Research

  • Le Corbusier's Urban Planning, 1942-1946: The ASCORAL Studies and the Plan for Saint-Dié
  • GRANTEE
    Mary McLeod
    GRANT YEAR
    2009

This project examines Le Corbusier's ideas about urban planning in the 1940s, especially his innovative project for the reconstruction of Saint-Dié. The research includes an oral history about this subject with Roger Aujame, who worked closely with Le Corbusier on his urban proposals during that decade. Aujame was a major participant in Le Corbusier's ASCORAL studies of the early 1940s and a coauthor of Les Trois Etablissements humains; he was also involved in the design of Saint-Dié and of the Unité block for Marseilles.

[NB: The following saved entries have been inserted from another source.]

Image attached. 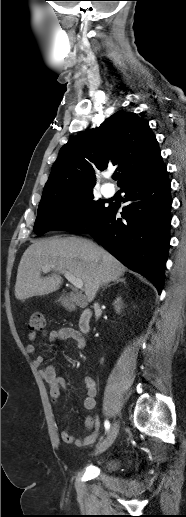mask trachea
I'll list each match as a JSON object with an SVG mask.
<instances>
[{"label":"trachea","instance_id":"trachea-1","mask_svg":"<svg viewBox=\"0 0 186 517\" xmlns=\"http://www.w3.org/2000/svg\"><path fill=\"white\" fill-rule=\"evenodd\" d=\"M119 176H120V173H114L113 174V179L114 180H118Z\"/></svg>","mask_w":186,"mask_h":517}]
</instances>
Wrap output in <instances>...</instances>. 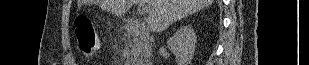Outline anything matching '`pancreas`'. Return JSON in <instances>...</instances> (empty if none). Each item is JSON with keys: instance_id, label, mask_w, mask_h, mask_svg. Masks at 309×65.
<instances>
[{"instance_id": "cf45deb5", "label": "pancreas", "mask_w": 309, "mask_h": 65, "mask_svg": "<svg viewBox=\"0 0 309 65\" xmlns=\"http://www.w3.org/2000/svg\"><path fill=\"white\" fill-rule=\"evenodd\" d=\"M139 48L137 47V45L134 44V49L132 50V55H137L139 53Z\"/></svg>"}]
</instances>
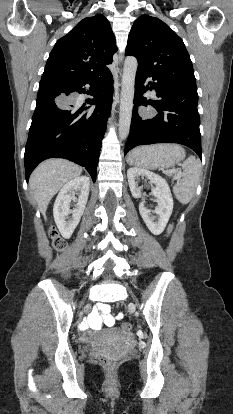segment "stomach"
Returning a JSON list of instances; mask_svg holds the SVG:
<instances>
[{"label":"stomach","mask_w":233,"mask_h":414,"mask_svg":"<svg viewBox=\"0 0 233 414\" xmlns=\"http://www.w3.org/2000/svg\"><path fill=\"white\" fill-rule=\"evenodd\" d=\"M185 156V151L179 145L158 144L143 146L135 149L127 161L148 169L170 168L179 163Z\"/></svg>","instance_id":"1"}]
</instances>
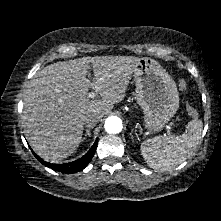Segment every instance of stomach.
<instances>
[{
	"instance_id": "0dacf381",
	"label": "stomach",
	"mask_w": 221,
	"mask_h": 221,
	"mask_svg": "<svg viewBox=\"0 0 221 221\" xmlns=\"http://www.w3.org/2000/svg\"><path fill=\"white\" fill-rule=\"evenodd\" d=\"M136 99L144 113V128L158 132L179 107L176 84L155 60L140 58L134 69Z\"/></svg>"
}]
</instances>
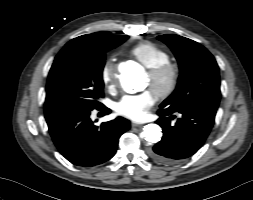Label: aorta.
I'll use <instances>...</instances> for the list:
<instances>
[{"label":"aorta","instance_id":"aorta-1","mask_svg":"<svg viewBox=\"0 0 253 200\" xmlns=\"http://www.w3.org/2000/svg\"><path fill=\"white\" fill-rule=\"evenodd\" d=\"M121 85L127 93H136L145 88L143 75L136 69H127L120 78ZM160 126L148 124L144 126L141 136L150 143H157L162 137Z\"/></svg>","mask_w":253,"mask_h":200}]
</instances>
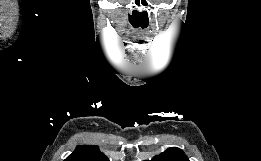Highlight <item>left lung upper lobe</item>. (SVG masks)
I'll use <instances>...</instances> for the list:
<instances>
[{
  "mask_svg": "<svg viewBox=\"0 0 261 161\" xmlns=\"http://www.w3.org/2000/svg\"><path fill=\"white\" fill-rule=\"evenodd\" d=\"M151 161H189L183 151L179 148H169Z\"/></svg>",
  "mask_w": 261,
  "mask_h": 161,
  "instance_id": "1",
  "label": "left lung upper lobe"
}]
</instances>
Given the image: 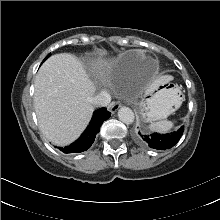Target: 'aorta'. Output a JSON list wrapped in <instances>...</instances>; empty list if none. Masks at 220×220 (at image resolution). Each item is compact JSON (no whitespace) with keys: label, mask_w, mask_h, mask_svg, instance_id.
<instances>
[{"label":"aorta","mask_w":220,"mask_h":220,"mask_svg":"<svg viewBox=\"0 0 220 220\" xmlns=\"http://www.w3.org/2000/svg\"><path fill=\"white\" fill-rule=\"evenodd\" d=\"M118 118L121 122L125 124H132L134 122L135 116L133 111L128 107H121L118 110Z\"/></svg>","instance_id":"obj_1"}]
</instances>
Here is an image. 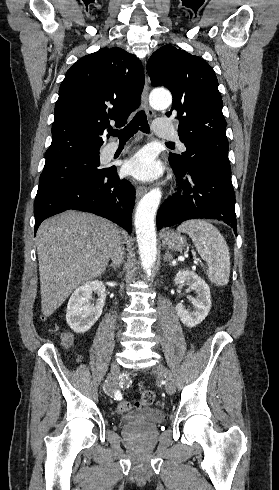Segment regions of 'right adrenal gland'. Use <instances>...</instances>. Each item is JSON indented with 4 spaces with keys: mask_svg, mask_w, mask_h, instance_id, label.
Returning <instances> with one entry per match:
<instances>
[{
    "mask_svg": "<svg viewBox=\"0 0 279 490\" xmlns=\"http://www.w3.org/2000/svg\"><path fill=\"white\" fill-rule=\"evenodd\" d=\"M117 268H119V266H114V264H110L109 270H117Z\"/></svg>",
    "mask_w": 279,
    "mask_h": 490,
    "instance_id": "obj_1",
    "label": "right adrenal gland"
}]
</instances>
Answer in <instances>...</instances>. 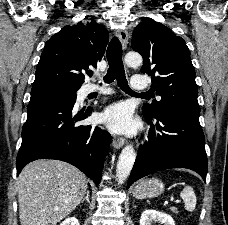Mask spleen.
I'll use <instances>...</instances> for the list:
<instances>
[{
  "label": "spleen",
  "mask_w": 228,
  "mask_h": 225,
  "mask_svg": "<svg viewBox=\"0 0 228 225\" xmlns=\"http://www.w3.org/2000/svg\"><path fill=\"white\" fill-rule=\"evenodd\" d=\"M181 199L184 201L185 211H194L197 203L196 195L192 187H184L183 191L180 193Z\"/></svg>",
  "instance_id": "1"
}]
</instances>
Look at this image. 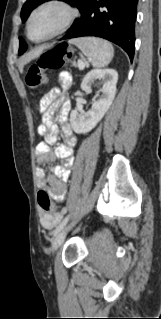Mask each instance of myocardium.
Segmentation results:
<instances>
[{"instance_id":"f54148a6","label":"myocardium","mask_w":161,"mask_h":319,"mask_svg":"<svg viewBox=\"0 0 161 319\" xmlns=\"http://www.w3.org/2000/svg\"><path fill=\"white\" fill-rule=\"evenodd\" d=\"M50 7H56L63 11V17L58 26L48 35L42 37V38H33L30 34V27L33 19L43 10L50 8ZM77 15L76 9L67 1L65 0H45L42 2L39 6H37L32 13L29 16L27 27H26V33L27 37L33 41V42H44L48 41L61 33H63L73 22Z\"/></svg>"}]
</instances>
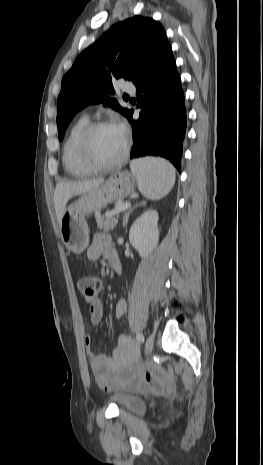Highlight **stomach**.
Here are the masks:
<instances>
[{
  "instance_id": "1",
  "label": "stomach",
  "mask_w": 263,
  "mask_h": 465,
  "mask_svg": "<svg viewBox=\"0 0 263 465\" xmlns=\"http://www.w3.org/2000/svg\"><path fill=\"white\" fill-rule=\"evenodd\" d=\"M135 188V177L128 171H117L102 185L80 195L64 211L60 222L61 239L67 249L82 253L89 244L86 216L107 204L130 195Z\"/></svg>"
}]
</instances>
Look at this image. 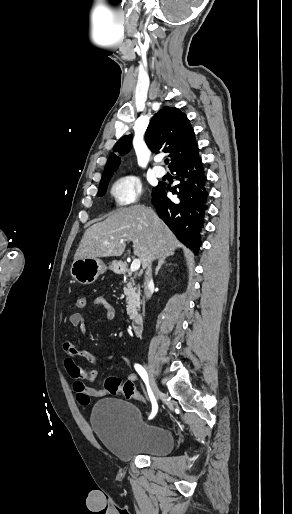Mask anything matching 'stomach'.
Listing matches in <instances>:
<instances>
[{
    "label": "stomach",
    "instance_id": "1",
    "mask_svg": "<svg viewBox=\"0 0 292 514\" xmlns=\"http://www.w3.org/2000/svg\"><path fill=\"white\" fill-rule=\"evenodd\" d=\"M106 270L107 266L99 258H79V260H74L70 272L72 278L79 284H93L98 276L104 274ZM109 270L117 272V264H111Z\"/></svg>",
    "mask_w": 292,
    "mask_h": 514
}]
</instances>
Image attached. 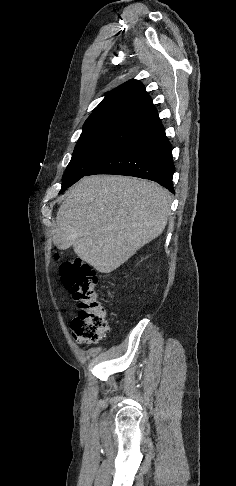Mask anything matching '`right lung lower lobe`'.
I'll use <instances>...</instances> for the list:
<instances>
[{"label": "right lung lower lobe", "instance_id": "right-lung-lower-lobe-1", "mask_svg": "<svg viewBox=\"0 0 236 486\" xmlns=\"http://www.w3.org/2000/svg\"><path fill=\"white\" fill-rule=\"evenodd\" d=\"M174 171L172 145L156 113L146 118L127 143L87 175L117 174L139 177L155 181L175 193L172 185Z\"/></svg>", "mask_w": 236, "mask_h": 486}]
</instances>
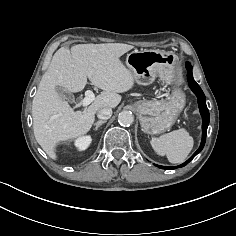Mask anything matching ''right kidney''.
<instances>
[{"label": "right kidney", "instance_id": "1", "mask_svg": "<svg viewBox=\"0 0 236 236\" xmlns=\"http://www.w3.org/2000/svg\"><path fill=\"white\" fill-rule=\"evenodd\" d=\"M91 143V137L90 136H85V137H80L75 141V146L80 150L83 151L87 149V147Z\"/></svg>", "mask_w": 236, "mask_h": 236}]
</instances>
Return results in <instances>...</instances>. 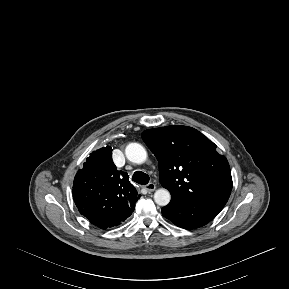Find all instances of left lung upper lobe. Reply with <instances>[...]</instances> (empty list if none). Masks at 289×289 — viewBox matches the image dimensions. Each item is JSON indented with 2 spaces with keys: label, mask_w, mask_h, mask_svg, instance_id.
Instances as JSON below:
<instances>
[{
  "label": "left lung upper lobe",
  "mask_w": 289,
  "mask_h": 289,
  "mask_svg": "<svg viewBox=\"0 0 289 289\" xmlns=\"http://www.w3.org/2000/svg\"><path fill=\"white\" fill-rule=\"evenodd\" d=\"M142 138L158 159L160 183L171 198L223 209L232 177L227 159L212 141L194 128L177 125L145 130Z\"/></svg>",
  "instance_id": "1"
}]
</instances>
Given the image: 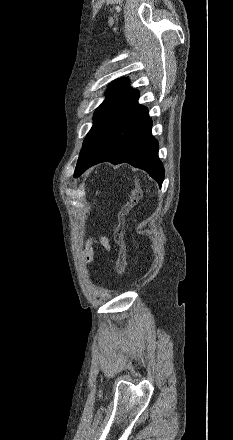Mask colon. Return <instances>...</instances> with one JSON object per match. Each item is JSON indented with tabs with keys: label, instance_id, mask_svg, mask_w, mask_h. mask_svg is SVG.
<instances>
[{
	"label": "colon",
	"instance_id": "obj_1",
	"mask_svg": "<svg viewBox=\"0 0 233 440\" xmlns=\"http://www.w3.org/2000/svg\"><path fill=\"white\" fill-rule=\"evenodd\" d=\"M141 198V191L138 187H134L128 201L121 207L117 215V225L113 233V241L118 250V258L116 263V271L118 277H122L126 272L127 254L124 244L125 234V218L127 214L138 204Z\"/></svg>",
	"mask_w": 233,
	"mask_h": 440
}]
</instances>
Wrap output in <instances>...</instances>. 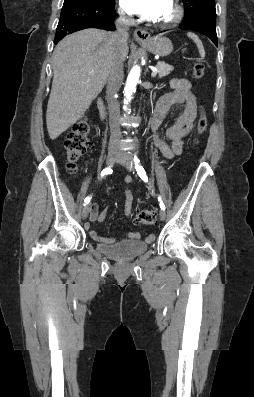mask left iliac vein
I'll return each mask as SVG.
<instances>
[{
	"instance_id": "left-iliac-vein-1",
	"label": "left iliac vein",
	"mask_w": 254,
	"mask_h": 397,
	"mask_svg": "<svg viewBox=\"0 0 254 397\" xmlns=\"http://www.w3.org/2000/svg\"><path fill=\"white\" fill-rule=\"evenodd\" d=\"M119 160L121 161V163H122L129 171H134V163H133V160H132L131 155H130L128 152H123V153H121V154H120ZM159 215H160V219H161L162 221H164L165 218H166V213H165V211L161 209Z\"/></svg>"
}]
</instances>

Roger Aujame has held a long and rich architectural practice since 1942, when he began working for Le Corbusier, following his studies at the Ecole des Beaux Arts in Paris. During World War II, he was a member of the ASCORAL (Assemblée de constructeurs pour une rénovation architecturale) group and coauthored (with Le Corbusier and others) the book Les Trois Etablissements humains, published in 1946. In Le Corbusier's atelier, he worked on studies for the Usine Verte, the urban plan of Saint-Dié, the Unité d'Habitation in Marseilles, the Maison Currutchet, and the Modulor. In 1944, he became a member of the avant-garde design group Union des Artistes Modernes, and organized with André Hermant the group's first retrospective exhibition at the Sorbonne in 1947. He was also an active member of the Congrès Internationale d'Architecture Moderne (CIAM), participating in the meetings at Bergamo (1949), Aix en Provence (1953), and Dubrovnik (1956); at this last meeting, he presented a design for collective housing with "modifiable" units. After leaving Le Corbusier's atelier in 1950, Aujame was involved with the construction of the United Nations complex (on the design of which he had participated earlier), and then in 1952, he founded (with his wife Edith Schreiber Aujame) ATIC, which realized (along with Jean Prouvé's atelier) 200 units of housing in Argenteuil for the Abbé Pierre. During the 1960s, he worked for the United Nations, assisting with urban planning schemes, including developing master plans for Kabul and regional capitals of Afghanistan. Beginning in 1967, he also provided technical assistance to UNESCO for educational buildings. In 1969, he taught as a guest critic at the Graduate School of Design at Harvard. He has been active member of the Foundation Le Corbusier since the mid 1970s and served as Secretary General of the organization from 1982 to 1988. Most recently, he designed and helped supervise a new children's hospital built in Kabul, as well as helped to supervise the construction of Le Corbusier's church at Firminy.

Mary McLeod is a professor of architecture at Columbia University, where she teaches architectural history and theory, and occasionally studio. She has also taught at Harvard University, the University of Kentucky, the University of Miami, and the Institute for Architecture and Urban Studies. She received her BA, MArch, and PhD from Princeton University. Her research and publications have focused on the history of the modern movement and on contemporary architecture theory, examining issues concerning the connections between architecture and ideology. She is coeditor of Architecture, Criticism, Ideology and Architecture Reproduction, and is editor and contributor to the book Charlotte Perriand: An Art of Living (Abrams, 2003). Her articles have appeared in Assemblage, Oppositions, Art Journal, AA Files, JSAH, Casabella, and Lotus, as well as anthologies such as The Sex of Architecture, Architecture in Fashion, Architecture of the Everyday, Architecture and Feminism, The Pragmatist Imagination, The State of Architecture, and Fragments: Architecture and the Unfinished. She currently serves as a board member for the Buell Foundation for the Study of American Architecture, and has previously served on the boards of the Society of Architectural Historians and the Architectural League of New York.  She initiated and helped curate the exhibition Charlotte Perriand: Interior Equipment, held at the Urban Center in New York.